Wie lange bist du schon ehrenamtliche tätig und in welchem Bereich?

Martina: Ich bin seit 2013 ehrenamtlich in der offenen Kinder- und Jugendarbeit einer Gemeinde tätig.

Wie bist du zu deiner Stelle gekommen?

Martina: Ich bin durch eine Freundin zu der „Stelle“ gekommen. Eigentlich hatte ich wirklich keine Lust darauf ehrenamtlich zu arbeiten und dann auch noch mit Kindern… Na ja, einmal konnte sie mich dazu überreden, weil das geplante Thema des nächsten Nachmittags Alice im Wunderland war, eines meiner absoluten Lieblingsbücher. Was soll ich sagen, es hat einfach Spaß gemacht, sich dazu einen ganzen Nachmittag auszudenken. Aber was mich wohl wirklich längerfristig dort gehalten hat sind die Menschen. Zum einen besteht das Team, in dem ich arbeite, aus herzlichen und unglaublich offenen Menschen, zum anderen ist die Arbeit mit den Kindern etwas Tolles, man lernt immer wieder neues dazu.
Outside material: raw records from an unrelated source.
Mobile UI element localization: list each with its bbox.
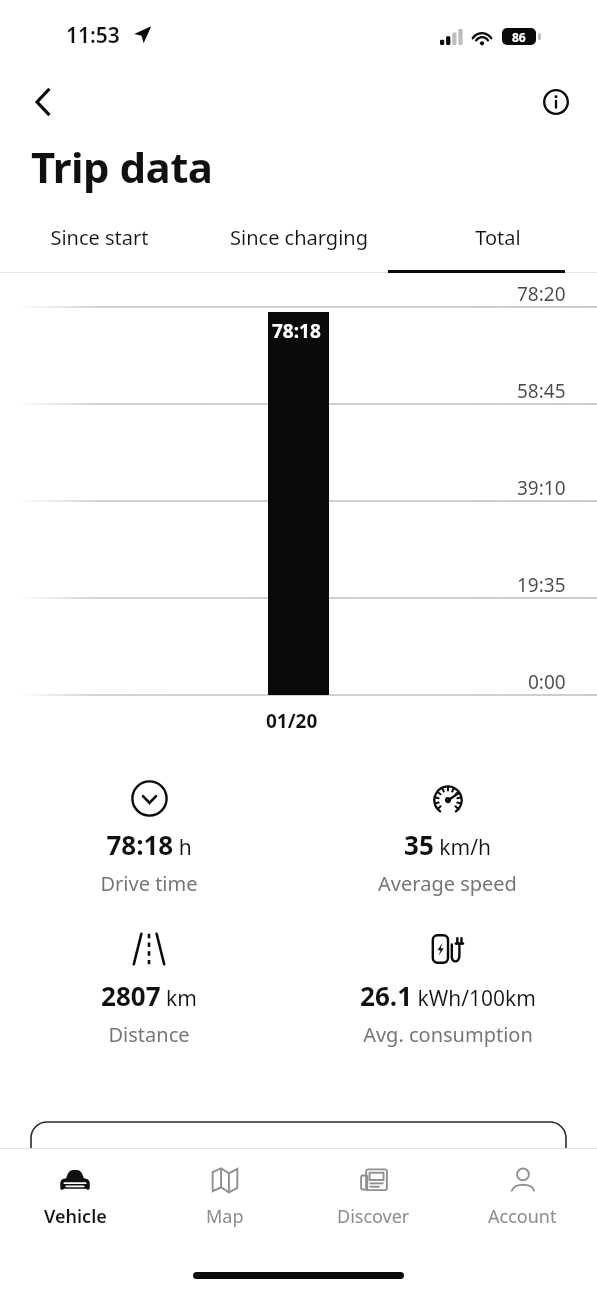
staticText: Map [206,1204,244,1229]
button[interactable]: Since charging [199,215,398,273]
button[interactable]: Discover [299,1163,448,1261]
staticText: 78:18 h [106,827,192,862]
button[interactable]: 35 km/h [298,778,597,897]
button[interactable]: 2807 km [0,929,298,1048]
staticText: 0:00 [528,669,566,695]
staticText: Since charging [230,224,368,251]
staticText: Distance [108,1021,190,1048]
staticText: 35 km/h [404,827,491,862]
staticText: Vehicle [44,1204,107,1229]
staticText: 39:10 [517,475,566,501]
staticText: 78:20 [517,281,566,307]
button[interactable]: Total [398,215,597,273]
staticText: Discover [337,1204,410,1229]
button[interactable]: Back [20,80,64,124]
button[interactable]: Since start [0,215,199,273]
button[interactable]: Map [150,1163,299,1261]
staticText: Avg. consumption [363,1021,533,1048]
staticText: 11:53 [66,21,120,50]
staticText: Since start [50,224,149,251]
staticText: 58:45 [517,378,566,404]
button[interactable]: 78:18 h [0,778,298,897]
button[interactable]: Account [448,1163,597,1261]
button[interactable]: Info [534,80,578,124]
staticText: 26.1 kWh/100km [360,978,536,1013]
staticText: 19:35 [517,572,566,598]
staticText: Account [488,1204,557,1229]
staticText: Average speed [378,870,517,897]
staticText: 2807 km [101,978,197,1013]
staticText: Total [475,224,521,251]
staticText: Drive time [100,870,198,897]
staticText: 78:18 [272,318,321,344]
staticText: Trip data [31,138,213,195]
staticText: 01/20 [266,708,318,734]
staticText: 86 [512,29,526,45]
button[interactable]: 26.1 kWh/100km [298,929,597,1048]
button[interactable]: Vehicle [0,1163,150,1261]
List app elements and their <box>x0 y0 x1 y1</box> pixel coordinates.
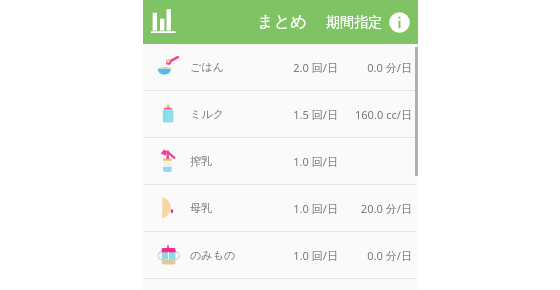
button[interactable]: 母乳 <box>143 185 418 231</box>
button[interactable]: 期間指定 <box>321 7 388 37</box>
button[interactable]: Info <box>387 10 411 34</box>
staticText: 0.0 分/日 <box>338 248 412 263</box>
staticText: のみもの <box>190 248 243 262</box>
button[interactable]: のみもの <box>143 232 418 278</box>
staticText: 160.0 cc/日 <box>338 107 412 122</box>
staticText: 1.0 回/日 <box>243 248 338 263</box>
button[interactable]: ミルク <box>143 91 418 137</box>
staticText: まとめ <box>257 11 308 32</box>
button[interactable]: 搾乳 <box>143 138 418 184</box>
staticText: ごはん <box>190 60 243 74</box>
staticText: 母乳 <box>190 201 243 215</box>
staticText: 1.0 回/日 <box>243 154 338 169</box>
staticText: 1.5 回/日 <box>243 107 338 122</box>
button[interactable]: Chart <box>146 4 180 38</box>
button[interactable]: ごはん <box>143 44 418 90</box>
staticText: 0.0 分/日 <box>338 60 412 75</box>
staticText: 2.0 回/日 <box>243 60 338 75</box>
staticText: ミルク <box>190 107 243 121</box>
staticText: 期間指定 <box>326 13 383 31</box>
staticText: 1.0 回/日 <box>243 201 338 216</box>
staticText: 20.0 分/日 <box>338 201 412 216</box>
staticText: 搾乳 <box>190 154 243 168</box>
Auf ähnliche Art bin ich auch zu einem anderen Projekt in derselben Gemeinde gekommen, die Geschichte ist fast schon etwas gemein. Ich war bei ebengenannter Freundin zu Besuch, als ihr plötzlich einfiel, dass sie noch eine Besprechung für das Sommerferienprojekt hatte. Da ich ja unmöglich alleine bei ihr zu Hause bleiben konnte, packte sie mich mehr oder minder ein. Kaum dort angekommen, stellte sie mich als ihre Vertretung vor, da sie die Sommerferien in Namibia verbringen würde und ging. Ich stand wohl ziemlich doof da. Aber da ich einige der Mitarbeiter schon aus dem anderen Projekt kannte blieb ich.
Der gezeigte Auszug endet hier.